Legislation passed in 2000 required federal workers to telework “to the maximum extent possible.” The Telework Enhancement Act passed in 2010 put teeth in the earlier legislation. Yet the 2013 Status of Telework in the Federal Government report showed that only 8% do so on a regular basis (up from 6% in 2012) although 45% of federal employees are deemed eligible for telework (up from 32% in 2013).

The Census Bureau’s American Community Survey also tracks telework participation, but only among those who do so at least half time. While Census’ latest numbers (2012) show federal telework participation ahead of private sector (3.3% of the workforce among federal employees, 2.6% of private for-profit employees, and 2.9% of non-profit employees), the trends suggest trouble ahead.

Private sector telework grew 42% between 2006 and 2012 and state government telework grew 60%, but federal telework actually declined 2.4%.

If effectively implemented by the federal government, telework could save taxpayers over $10 billion a year. Greenhouse gas emission would be reduced by the equivalent of planting 21 million trees. And government employees would be more engaged, more productive, and more effective.

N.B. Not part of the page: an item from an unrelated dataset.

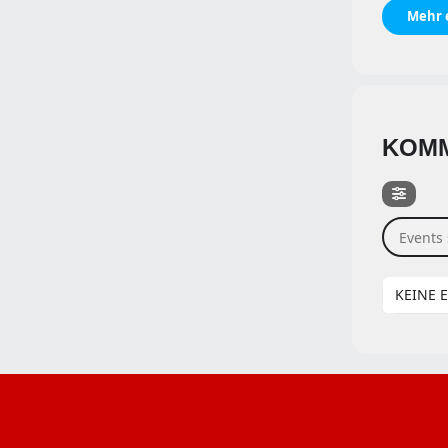
Mehr 
KOMM
Events s
KEINE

The potential impacts that produce the savings were calculated using Global Workplace Analytics’ Federal Telework Savings Calculator™. The calculator includes over 100 variables and more than 600 calculations. The methodology and details on the benefits calculated are described in a free white paper titled, Federal Telework—Return on Taxpayer Investment.

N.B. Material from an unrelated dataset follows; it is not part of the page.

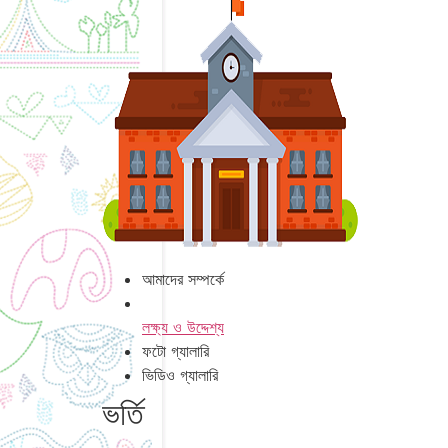
আমাদের সম্পর্কে
লক্ষ্য ও উদ্দেশ্য
ফটো গ্যালারি
ভিডিও গ্যালারি
ভর্তি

Based on very conservative assumptions (outlined in the federal ROI white paper), Global Workplace Analytics estimates that if the 882,000 federal employees who are both eligible for telework (47% of the federal workforce) and say they would telework if allowed (87% of the federal workforce) did so at the same average frequency as those who telework now (2.2 days a week) the triple bottom line impact would include:

  • Real Estate and Energy Savings: $1.7 billion/year
  • Absenteeism and Turnover Savings: $1.7 billion/year
  • Increased Productivity: $6 billion/year
  • Transit Subsidies: $196 million/year
  • Continuity of Operations: $515 million/year
  • Healthcare: $90 million/year
  • Greenhouse Gas Reduction: equivalent of planting 21 million trees/year*
  • Cost of Traffic Accidents Avoided: $153 million/year
  • Employee Savings: Average of $2,300/year** each and time saving equivalent of 10 workdays/year (time they would have otherwise spent in traffic)

The assumptions behind the model are based on a database of over 4,000 case studies and other documents. Home energy usage and errand trips taken on telework days, among other factors, are also accounted for in the model.